There are a handful of states that require a notice to be published in a public newspaper that you hav e formed an LLC. States with this requirement include: 

  • Arizona
  • Nebraska
  • *New York

*A New York, limited liability company is required to publish notice of their formation in two seperate New York newspapers and to file proof of publication with the Department of State within 120 days. The publication is made at the county level in two newspapers. If you fail to publish the required information by the deadline the state reserves the right to prohibit you from conducting business.

LLC vs. S Corporation

woman thinking

For most small business owners choosing between an LLC and an S Corporation is the most common dilemma when picking a business structure. You should consider the advantages of both the LLC and S Corporation before you make your pick. Selecting the right structure from the start can help you maximize your chances for success. Here is a break down of the major differences to help you compare the two:

First, let's look at what is similar

  • Limited liability protection. Both entities offer a level of liability protection.
  • Separate entities. Both entities legally separate the owner(s) from the business.
  • Pass-through taxation. Both entities can be taxed as pass through entities. *LLCs require a special IRS tax election (additional filing)
  • Ongoing state requirements.

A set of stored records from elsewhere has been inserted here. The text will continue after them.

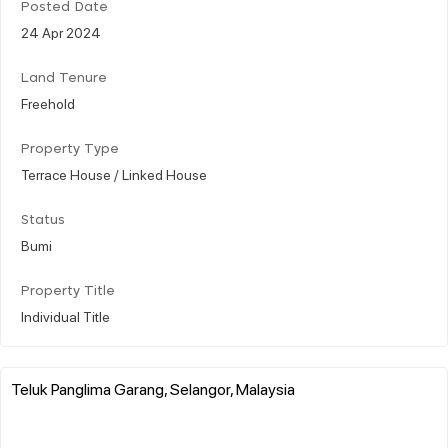
Posted Date
24 Apr 2024
Land Tenure
Freehold
Property Type
Terrace House / Linked House
Status
Bumi
Property Title
Individual Title
Teluk Panglima Garang, Selangor, Malaysia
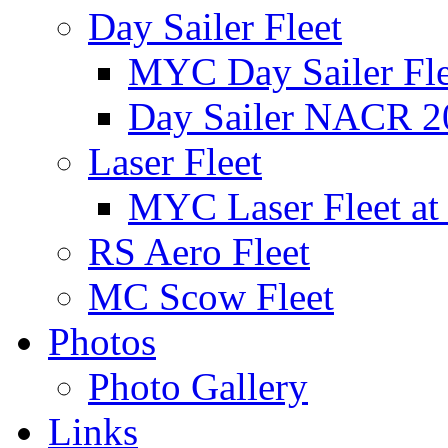
Day Sailer Fleet
MYC Day Sailer Flee
Day Sailer NACR 2
Laser Fleet
MYC Laser Fleet at
RS Aero Fleet
MC Scow Fleet
Photos
Photo Gallery
Links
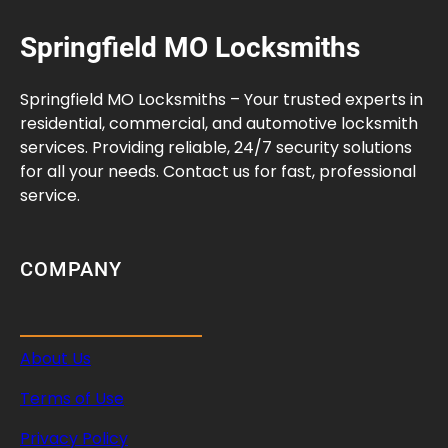
Springfield MO Locksmiths
Springfield MO Locksmiths – Your trusted experts in
residential, commercial, and automotive locksmith
services. Providing reliable, 24/7 security solutions
for all your needs. Contact us for fast, professional
service.
COMPANY
About Us
Terms of Use
Privacy Policy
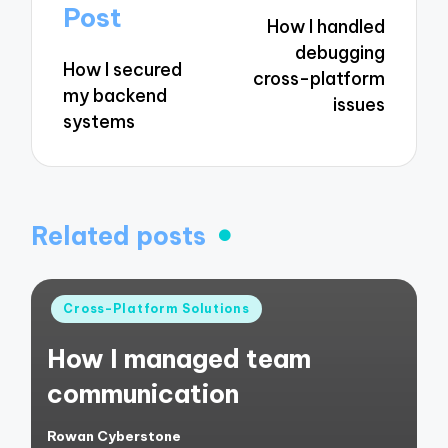
navigation
Post
How I handled
debugging
How I secured
cross-platform
my backend
issues
systems
Related posts
Posted
Cross-Platform Solutions
in
How I managed team
communication
Rowan Cyberstone
Posted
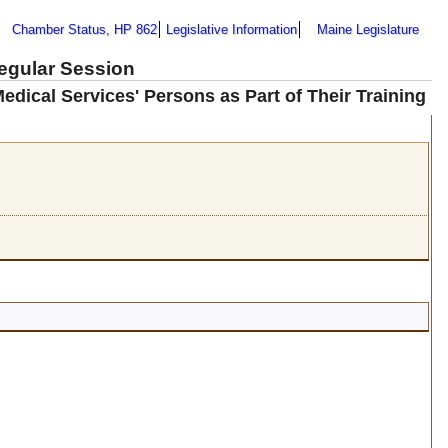
Chamber Status, HP 862
Legislative Information
Maine Legislature
Regular Session
dical Services' Persons as Part of Their Training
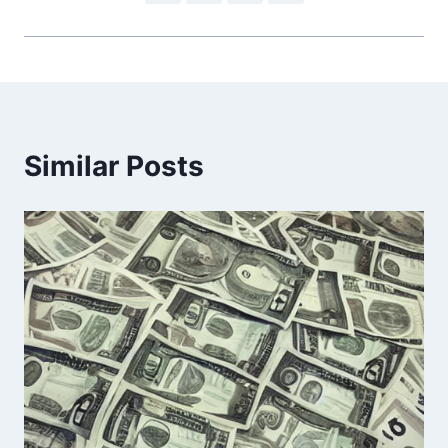
Similar Posts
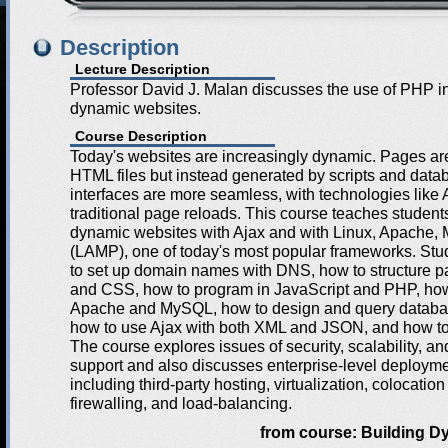
Description
Lecture Description
Professor David J. Malan discusses the use of PHP in
dynamic websites.
Course Description
Today's websites are increasingly dynamic. Pages are
HTML files but instead generated by scripts and data
interfaces are more seamless, with technologies like 
traditional page reloads. This course teaches student
dynamic websites with Ajax and with Linux, Apache
(LAMP), one of today's most popular frameworks. Stu
to set up domain names with DNS, how to structure
and CSS, how to program in JavaScript and PHP, how
Apache and MySQL, how to design and query databa
how to use Ajax with both XML and JSON, and how t
The course explores issues of security, scalability, a
support and also discusses enterprise-level deployme
including third-party hosting, virtualization, colocation
firewalling, and load-balancing.
from course:
Building D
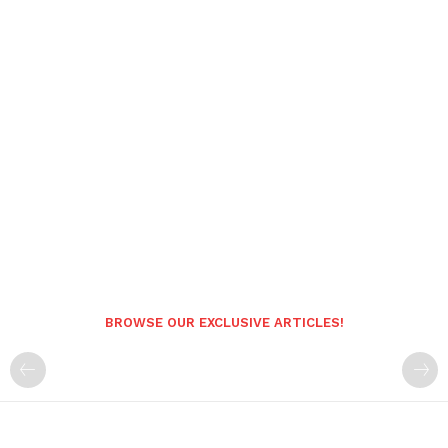
BROWSE OUR EXCLUSIVE ARTICLES!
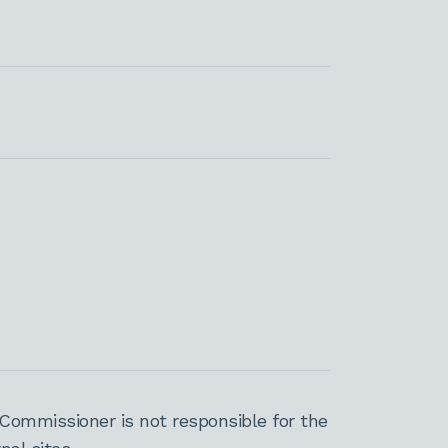
Commissioner is not responsible for the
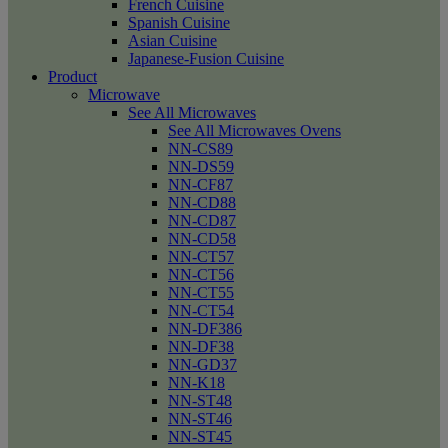
French Cuisine
Spanish Cuisine
Asian Cuisine
Japanese-Fusion Cuisine
Product
Microwave
See All Microwaves
See All Microwaves Ovens
NN-CS89
NN-DS59
NN-CF87
NN-CD88
NN-CD87
NN-CD58
NN-CT57
NN-CT56
NN-CT55
NN-CT54
NN-DF386
NN-DF38
NN-GD37
NN-K18
NN-ST48
NN-ST46
NN-ST45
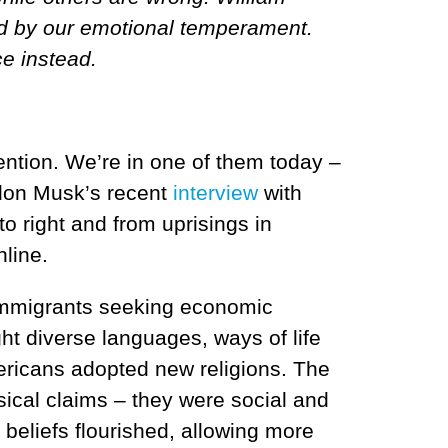
ced by our emotional temperament.
ce instead.
ention. We’re in one of them today –
 Elon Musk’s recent
interview
with
to right and from uprisings in
line.
f immigrants seeking economic
ht diverse languages, ways of life
mericans adopted new religions.
The
ysical claims – they were social and
e beliefs flourished, allowing more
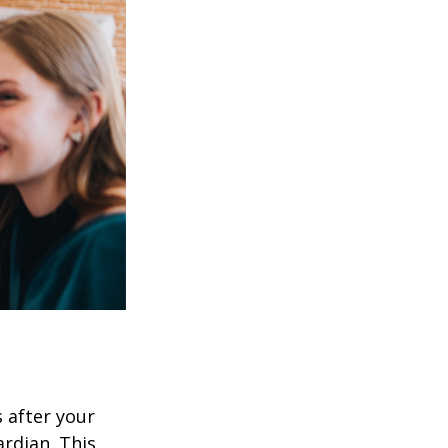
s after your
rdian. This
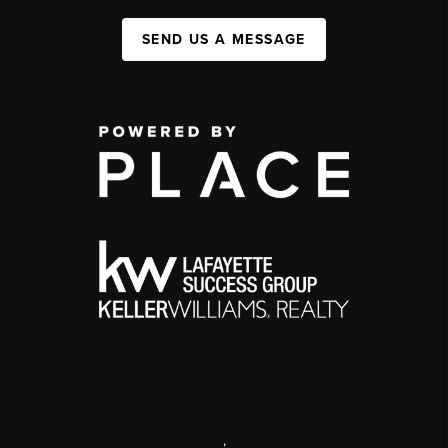
SEND US A MESSAGE
,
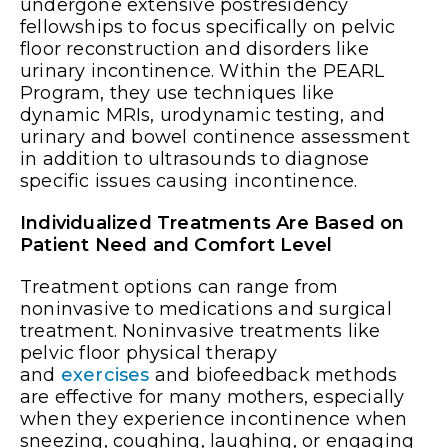
undergone extensive postresidency
fellowships to focus specifically on pelvic
floor reconstruction and disorders like
urinary incontinence. Within the PEARL
Program, they use techniques like
dynamic MRIs, urodynamic testing, and
urinary and bowel continence assessment
in addition to ultrasounds to diagnose
specific issues causing incontinence.
Individualized Treatments Are Based on
Patient Need and Comfort Level
Treatment options can range from
noninvasive to medications and surgical
treatment. Noninvasive treatments like
pelvic floor physical therapy
and
exercises
and biofeedback methods
are effective for many mothers, especially
when they experience incontinence when
sneezing, coughing, laughing, or engaging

Both entities are subject to filing annual reports and paying renewal fees.

What is Different?

IRS restrictions

  • S Corporations can have no more than 100 shareholders vs. LLCs can have an unlimited number of members;
  • S Corporations may not have non-U.S. citizens/residents as shareholders vs. Non-U.S. citizens/residents can be members of LLCs
  • S Corporations cannot be owned by other entities, such as Corporations or LLCs vs. LLCs may be owned by other entities

Maintenance

  • S corporations are required to: Adopt bylaws, issue stock, hold initial and annual director and shareholder meetings, and keep meeting minutes with corporate records.
  • It is recommended, not required that LLCs: Adopt an operating agreement, issue membership shares, hold and document annual member meetings/manager meetings and document all major company decisions.

Management

  • S Corporations encompass directors, officers and shareholders. A board of directors oversees corporate affairs and handles major decisions whereas the daily operations are managed by elected officers i.e. CEO, CFO, CIO etc.
  • LLCs can either opt to have members or managers manage the LLC. A member managed LLC is similar to a general partnership. Decisions are made in a consensus of all members usually by a vote. Whereas a manager managed LLC is similar to a corporation leaving members to act as more of a board of directors. 

Lifespan

  • S Corporations are perpetual and are not required to list a dissolution date.
  • LLCs in most states are required to list a dissolution date. Typically you can request an LLC to last for 99 years.